The Persistent Refrain of the Colonial Archival Logic/Colonial Entanglements and Sonic Transgressions: Sounding Out the Jaap Kunst Collection

Authors
Publication date 2021
Journal The World of Music
Volume | Issue number 10 | 1
Pages (from-to) 39-70
Organisations
  • Faculty of Humanities (FGw) - Amsterdam Institute for Humanities Research (AIHR) - Amsterdam School for Cultural Analysis (ASCA)
Abstract
This double-authored article addresses colonial entanglements in the scholarly construction, employment and investigation of sound archives with particular attention for the aural encounters that such recorded bodies of knowledge engender. Outlining their academic, epistemic and personal positionalities, meLê yamomo and Barbara Titus engage in a written dialogue that foregrounds the (equally colonially informed) entanglements of their collective and individual thought during their ongoing collaboration in investigating sound archives.
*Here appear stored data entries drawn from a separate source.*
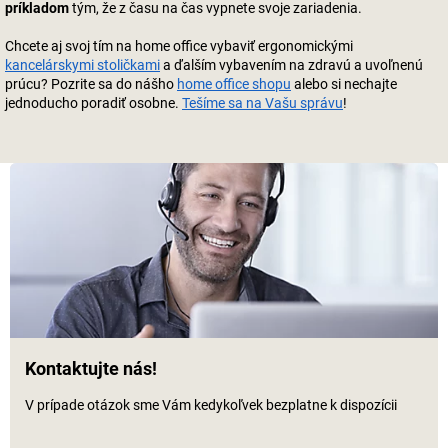
príkladom
tým, že z času na čas vypnete svoje zariadenia.
Chcete aj svoj tím na home office vybaviť ergonomickými
kancelárskymi stoličkami
a ďalším vybavením na zdravú a uvoľnenú
prúcu? Pozrite sa do nášho
home office shopu
alebo si nechajte
jednoducho poradiť osobne.
Tešíme sa na Vašu správu
!
Kontaktujte nás!
V prípade otázok sme Vám kedykoľvek bezplatne k dispozícii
Titus provides a funnel for the foregrounding of audible colonial entanglements by analysing the recordings of a Timorese natoni ritual in the early 20th century, by missionary Pieter Middelkoop. These recordings ended up in the Jaap Kunst Collection, now located at the University of Amsterdam, the Netherlands, under Titus’s curation. In her analysis, Titus attempts to reach beyond the agencies of Middelkoop, Kunst and herself as a curator in the formation of sound archival knowledge. This attempt succeeds only to a very limited extent. yamomo dwells on the wider epistemological implications of such attempts by addressing his own archival research as well as the Sonic Entanglements Tour he organised with scholars from Southeast Asia along formative colonial sound archives in Europe in 2019.
Document type Article
Note In special issue: Postcolonial Sound Archives: Challenges and Potentials.